— Try it —
Once you find the line containing "Colegio de Abogados de" in the data below, copy it and each following line exactly, up to and including the line containing "Legal Today", and nothing else.

— Data provided —
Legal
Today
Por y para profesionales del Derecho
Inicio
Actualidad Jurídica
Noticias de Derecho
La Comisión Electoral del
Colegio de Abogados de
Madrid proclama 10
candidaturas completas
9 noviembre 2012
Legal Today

---

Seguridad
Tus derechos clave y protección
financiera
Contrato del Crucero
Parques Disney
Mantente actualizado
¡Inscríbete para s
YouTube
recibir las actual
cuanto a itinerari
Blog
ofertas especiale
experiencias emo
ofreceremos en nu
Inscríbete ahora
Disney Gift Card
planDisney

— Reply to the exercise —
Colegio de Abogados de
Madrid proclama 10
candidaturas completas
9 noviembre 2012
Legal Today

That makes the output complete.